> **Assignment**: For the records below, print the lines from the line with "What do you" through the line with "This screenshot has width=638, height=2576." exactly as written; include both end lines and exclude the rest.

** Task material follows **

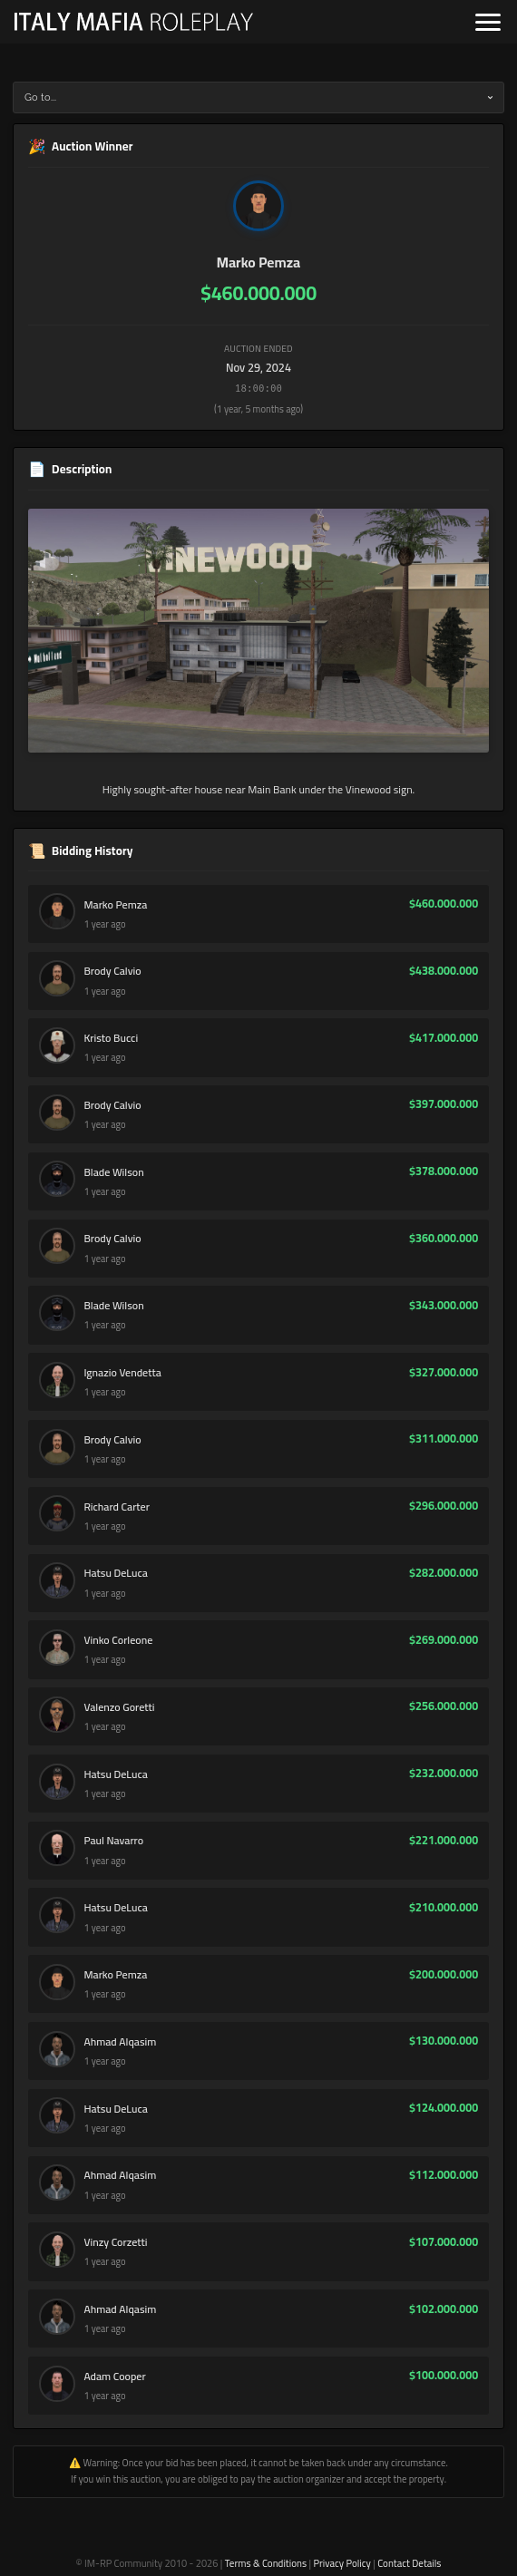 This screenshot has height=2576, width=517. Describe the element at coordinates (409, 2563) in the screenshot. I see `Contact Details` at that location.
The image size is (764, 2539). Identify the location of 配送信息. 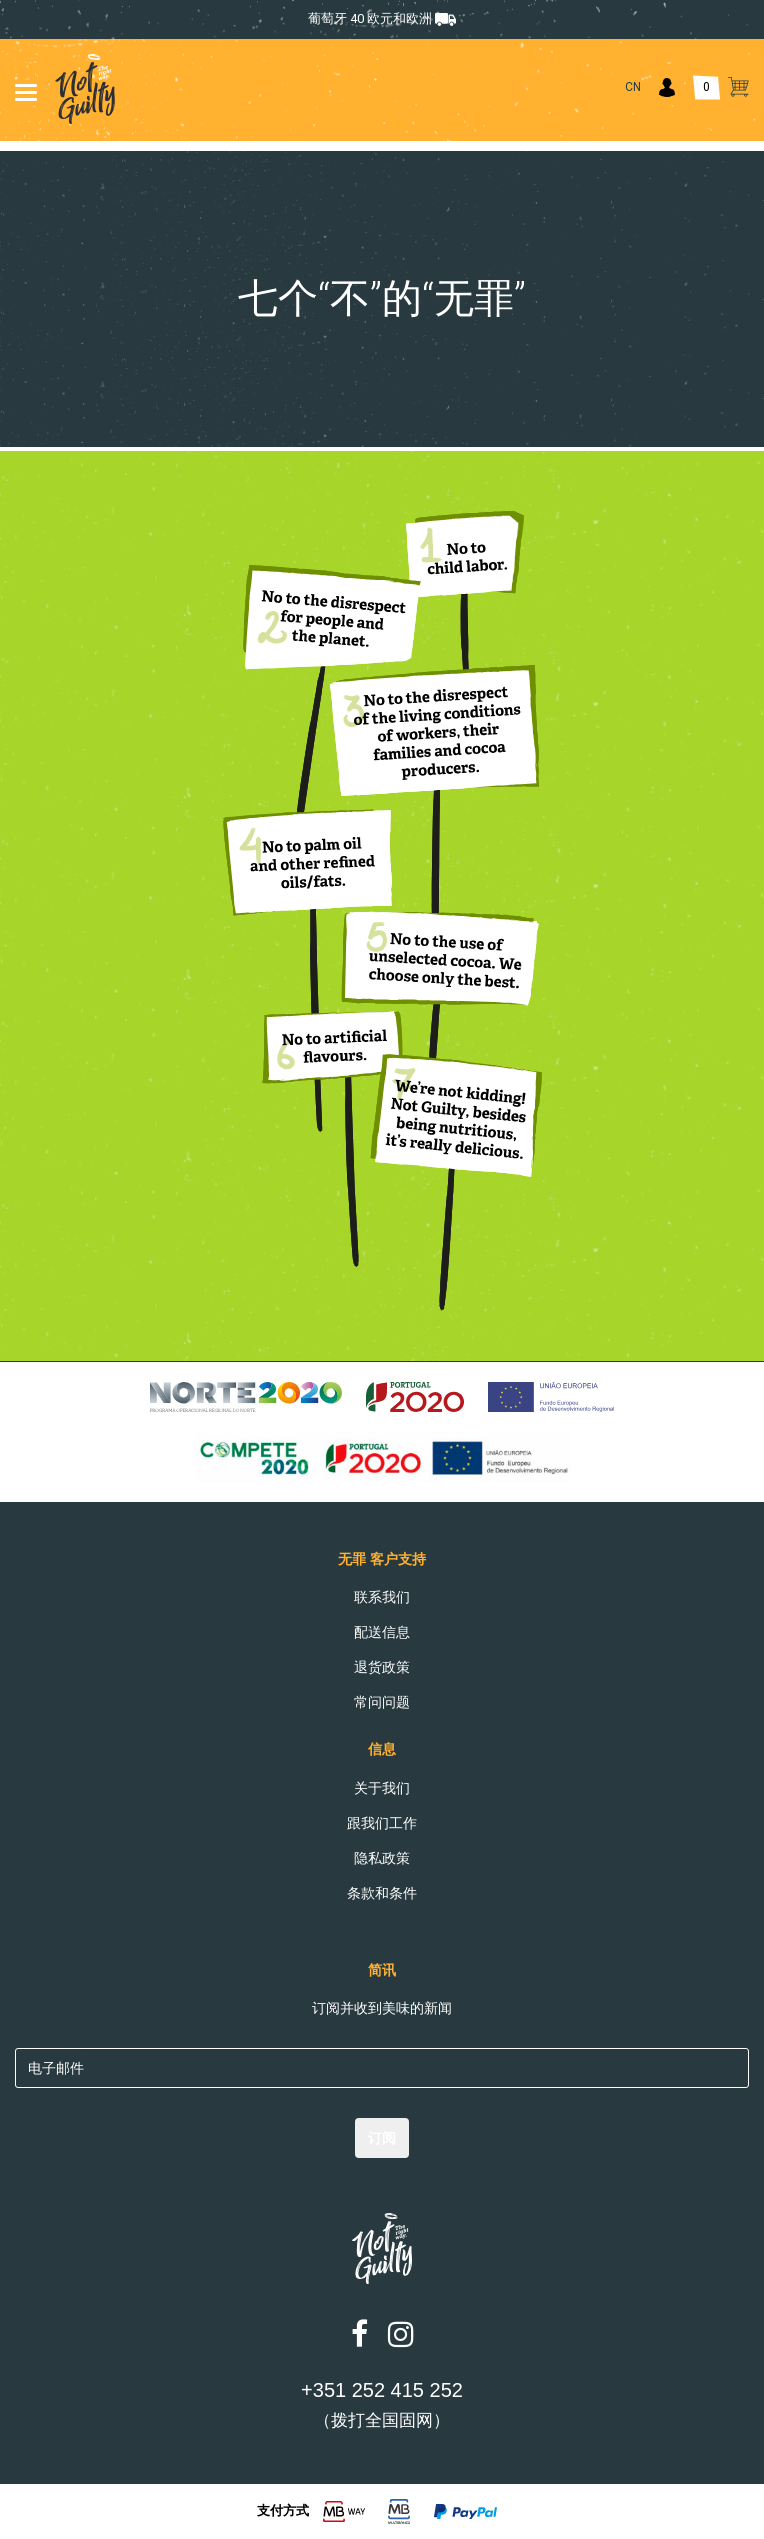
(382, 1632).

** End of Task material **
** Task material follows **

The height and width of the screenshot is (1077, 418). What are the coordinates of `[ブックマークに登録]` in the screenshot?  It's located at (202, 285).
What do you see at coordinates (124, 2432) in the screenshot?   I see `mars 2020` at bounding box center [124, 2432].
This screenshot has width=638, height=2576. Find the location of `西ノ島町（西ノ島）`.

** End of Task material **
** Task material follows **

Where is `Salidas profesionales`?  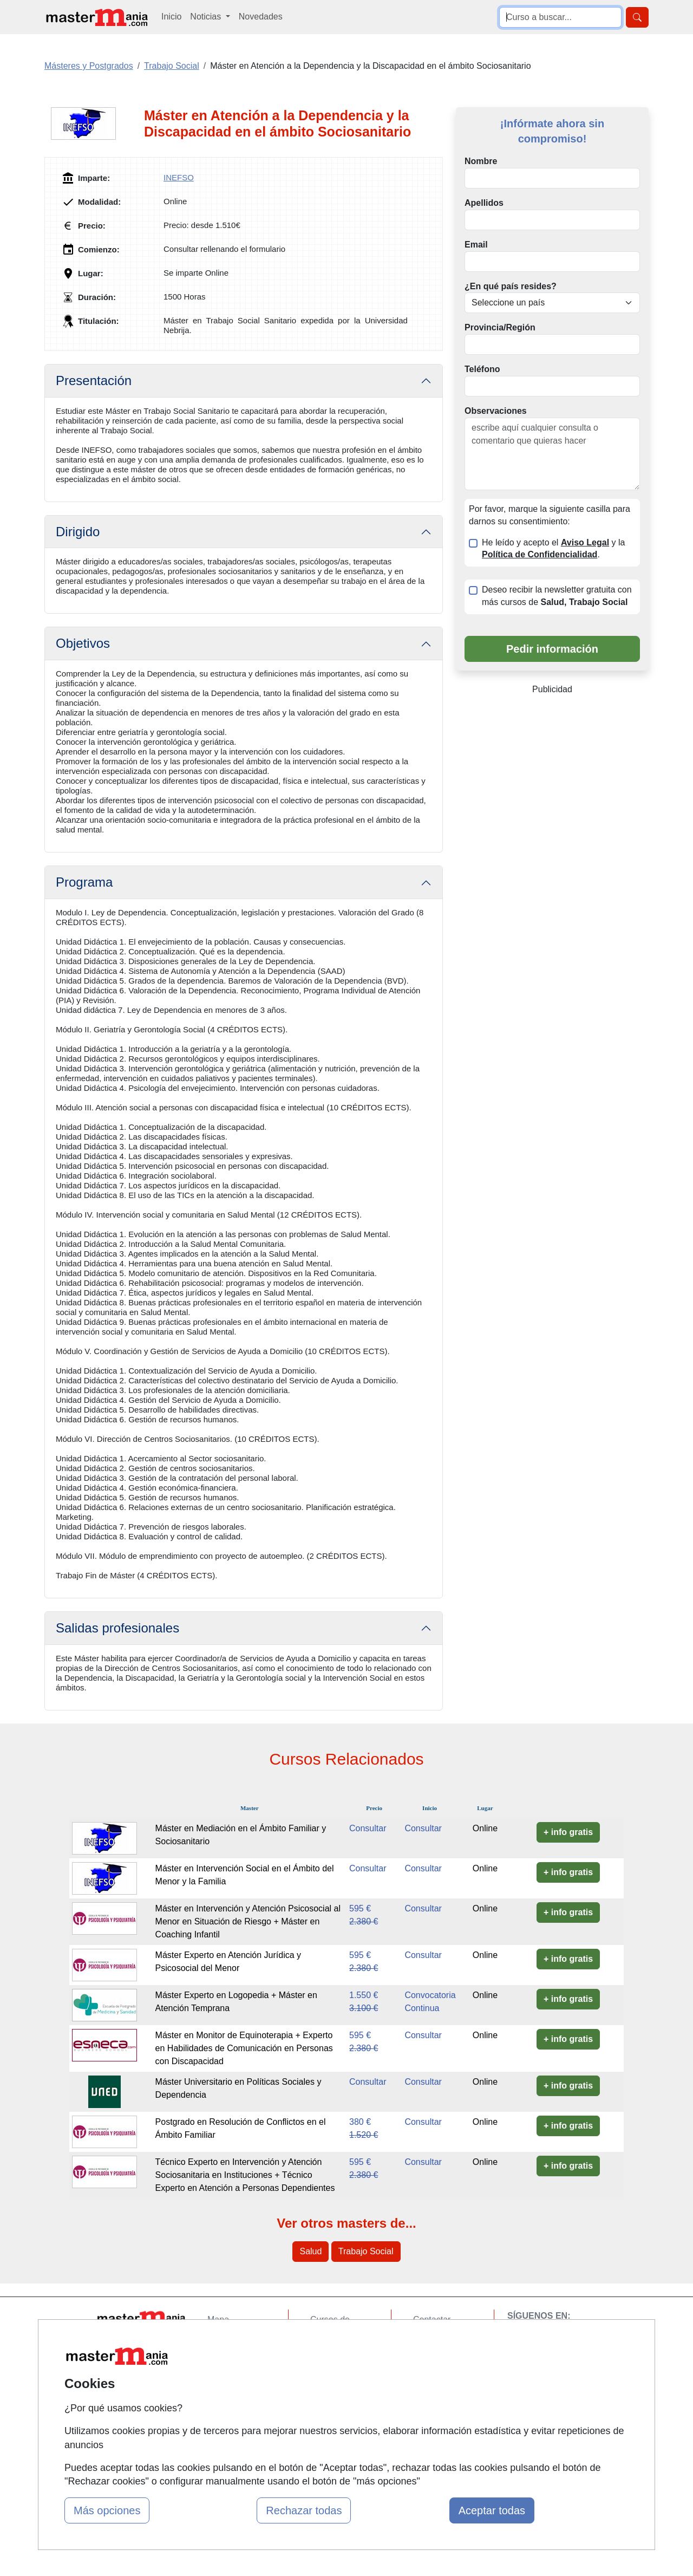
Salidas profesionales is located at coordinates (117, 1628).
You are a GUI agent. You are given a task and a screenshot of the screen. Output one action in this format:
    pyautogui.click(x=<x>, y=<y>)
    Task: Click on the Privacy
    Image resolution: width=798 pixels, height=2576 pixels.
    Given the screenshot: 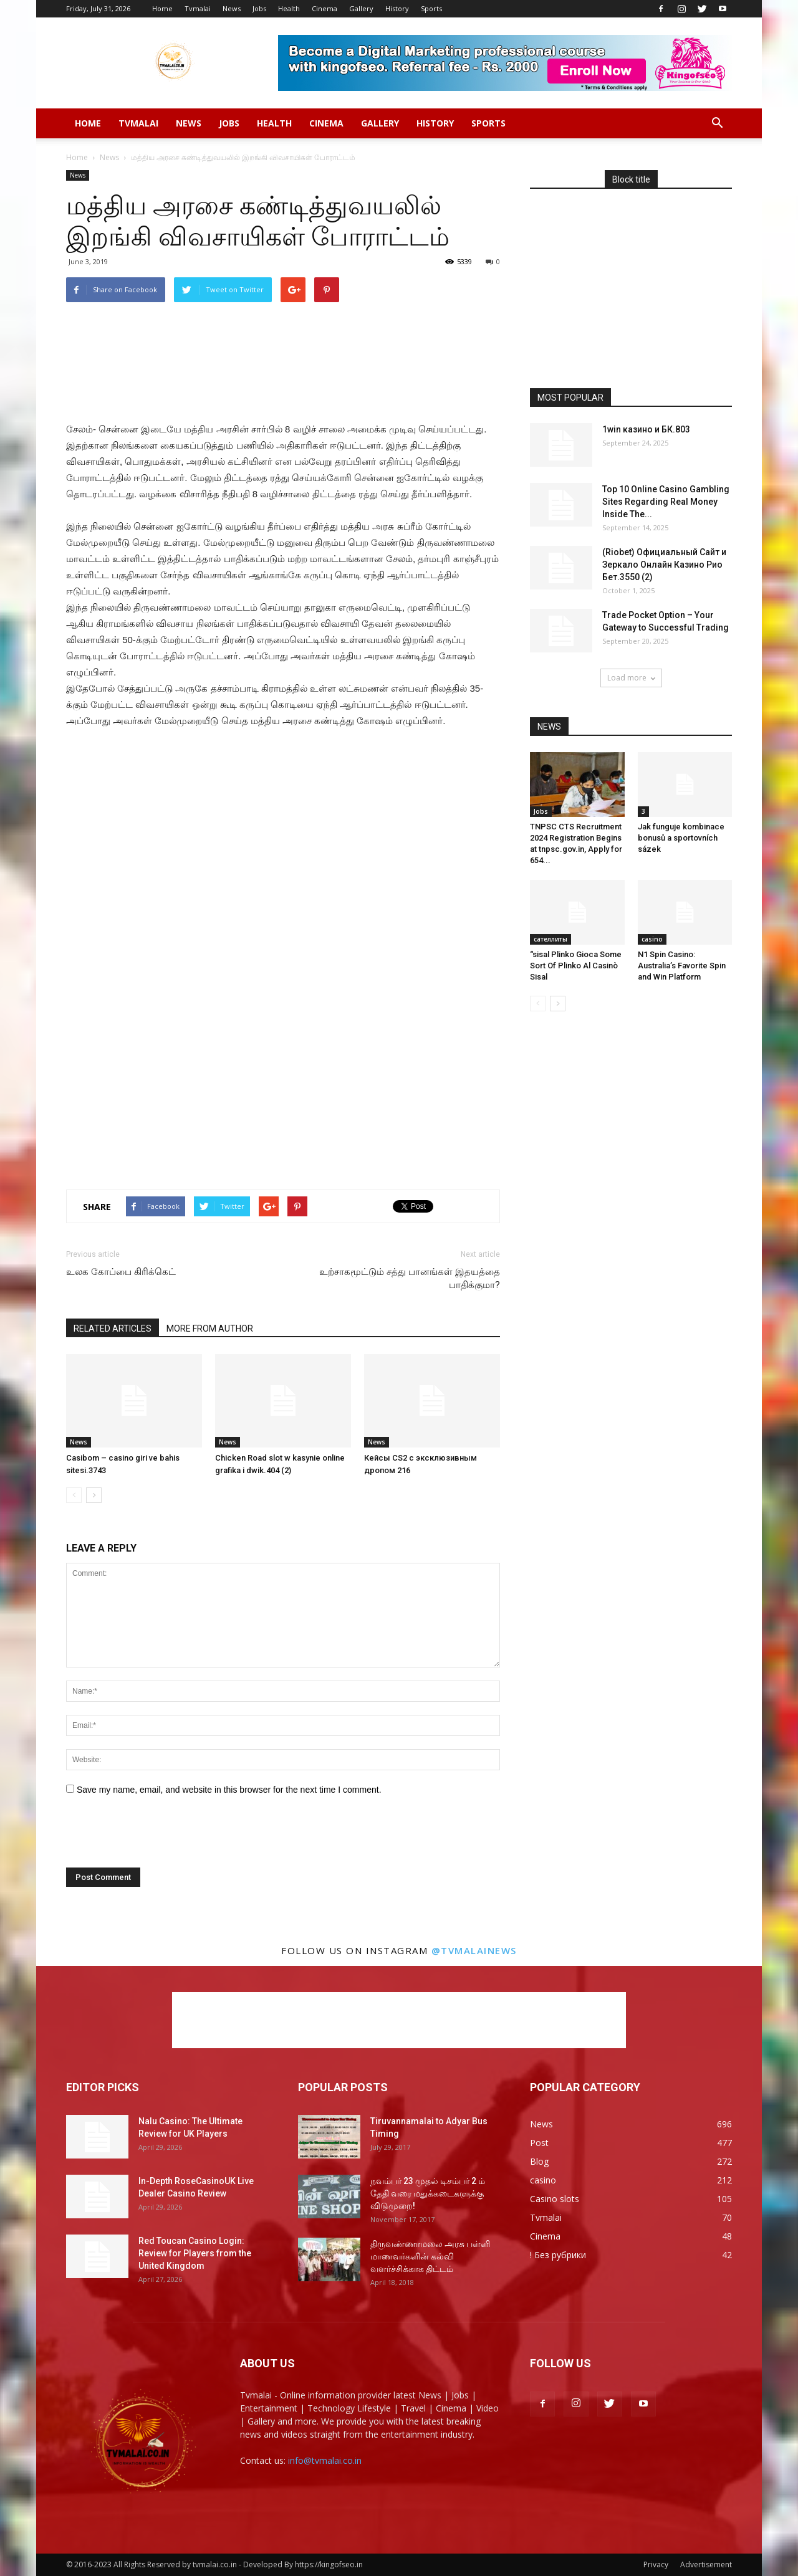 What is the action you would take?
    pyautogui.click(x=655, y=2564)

** End of Task material **

> **Finished task**:
What do you see at coordinates (124, 2432) in the screenshot?   I see `mars 2020` at bounding box center [124, 2432].
This screenshot has width=638, height=2576. Find the location of `西ノ島町（西ノ島）`.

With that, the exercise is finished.